From environmental input, To physiological output

I’m interested in a supermolecular organization of photosystem complexes. My lovely target organisms are cyanobacteria. They perform oxygen-evolving photosynthesis using two photosystems, photosystem I and photosystem II. The name of cyanobacteria comes from their “blue-green” color. But cyanobacteria are more colorful, not only the blue-green but also red, purple, pink and more. The color palette is thanks to their major antenna protein complex “phycobilisome”. Phycobilisome is composed of many colorful chromophore-binding proteins, phycobiliproteins, and their associated linker proteins. The typical phycobilisome consists of several peripheral rods radially projected from a core. A rod-core linker protein CpcG anchors the rod to the core.

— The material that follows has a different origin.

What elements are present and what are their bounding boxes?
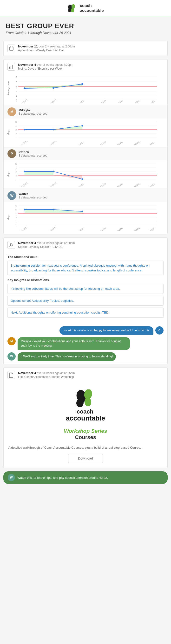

Optimization of the photosynthesis is vital for photosynthetic organisms to survive a continually changing environment. Re-organization of light-harvesting antenna systems and photosystems is the primary way for that. Previously, I discovered a novel supercomplex of the photosystem I and a specific phycobilisome, CpcL-phycobilisome, from Anabaena sp. PCC 7120. CpcL-phycobilisome is a rod-type phycobilisome that lacks the core components. It is directly connected with the photosystem I specifically by a linker protein CpcL to form a Phycobilisome-CpcL-Photosystem I supercomplex. Both the typical phycobilisome and the CpcL-phycobilisome can transfer the energy to photosystem I. However, how the cells control the two different types of phycobilisome remains elusive. I aim to reveal the molecular mechanisms of how environmental input can affect the organization of the two distinct phycobilisomes. And also, I want to uncover what is the difference in the physiological roles of the two phycobilisomes as the photosystem I antenna.

Mai Watanabe
Post-doc researcher
JSPS Overseas Research fellow – Restart Research Abroad

Mai Watanabe is a post-doc of JSPS Overseas RESTART Research Fellowship in the lab of Prof. Annegret Wilde at Freiburg University. She is interested in How environmental signals regulate the organization of the photosystem and antenna complexes.